Switching from one compiler version to an other can have significant influence on performance, but even moving one patch level ahead may change your performance …
The Vector-TRIAD benchmark (a(:)=b(:)+c(:)*d(:)
according to Schoenauer) was run on the new Woodcrest cluster at RRZE which consists of HP DL140G3 boxes. The performance is given in MFlop/s for a loop length of 8388608. The value is the aggregated bandwidth of 4 MPI processes running on the node in saturation mode.

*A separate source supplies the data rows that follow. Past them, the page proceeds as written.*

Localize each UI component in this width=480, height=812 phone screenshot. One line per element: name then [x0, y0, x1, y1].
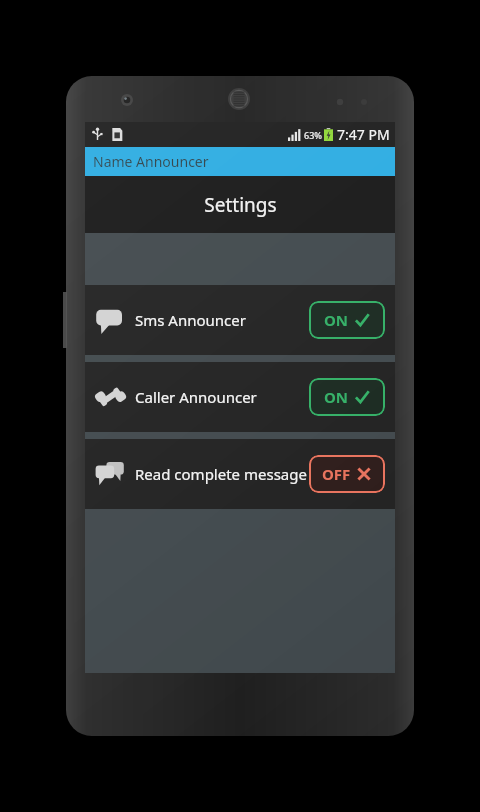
staticText: Name Announcer: [93, 152, 209, 171]
other: Messages: [95, 459, 125, 489]
button[interactable]: Toggle on: [309, 378, 385, 416]
button[interactable]: Message: [85, 285, 395, 355]
other: Call: [95, 382, 125, 412]
staticText: OFF: [322, 464, 351, 484]
other: Message: [95, 305, 125, 335]
staticText: 7:47 PM: [337, 125, 390, 144]
staticText: Read complete message: [135, 464, 309, 484]
button[interactable]: Call: [85, 362, 395, 432]
staticText: Caller Announcer: [135, 387, 309, 407]
staticText: 63%: [304, 129, 322, 141]
button[interactable]: Toggle on: [309, 301, 385, 339]
staticText: Sms Announcer: [135, 310, 309, 330]
button[interactable]: Toggle off: [309, 455, 385, 493]
button[interactable]: Messages: [85, 439, 395, 509]
staticText: Settings: [204, 192, 277, 218]
staticText: ON: [324, 387, 349, 407]
staticText: ON: [324, 310, 349, 330]
button[interactable]: Settings: [85, 176, 395, 233]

SNOOP filter of the 5000X chipset enabled
Performance in MFlop/s for loop length 8388608 on 2-socket Woodcrest node with 4 MPI processes compiler| default | USE_COMMON --------+---------+----------- 9.1-033 | 374.0 | 352.5 9.1-039 | 374.1 | 352.3 9.1-045 | 359.0 ! | 352.4 10.0-13 | 373.4 | 377.6 ! 10.0-17 | 373.7 | 352.0
SNOOP filter of the 5000X chipset disabled (switching the snoop filter off only works with the latest BIOS (v1.12) released on April 16!)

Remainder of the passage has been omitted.